WORK ORDER: Please return the full listing exactly as written, with the images removed.

SOURCE DATA:
★ ★ ★ ★
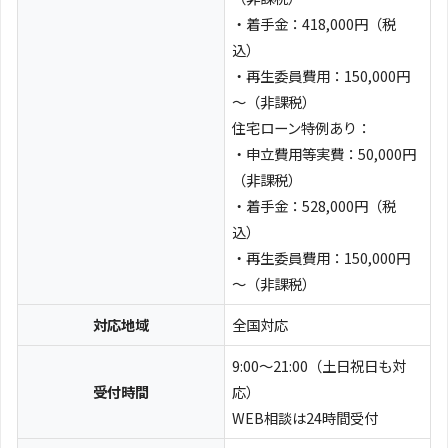
・着手金：418,000円（税
込）
・再生委員費用：150,000円
～（非課税）
住宅ローン特例あり：
・申立費用等実費：50,000円
（非課税）
・着手金：528,000円（税
込）
・再生委員費用：150,000円
～（非課税）
対応地域
全国対応
9:00～21:00（土日祝日も対
受付時間
応）
WEB相談は24時間受付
★ ★ ★ ★
PROBLEM SOLUTION:
・着手金：418,000円（税
込）
・再生委員費用：150,000円
～（非課税）
住宅ローン特例あり：
・申立費用等実費：50,000円
（非課税）
・着手金：528,000円（税
込）
・再生委員費用：150,000円
～（非課税）
対応地域
全国対応
9:00～21:00（土日祝日も対
受付時間
応）
WEB相談は24時間受付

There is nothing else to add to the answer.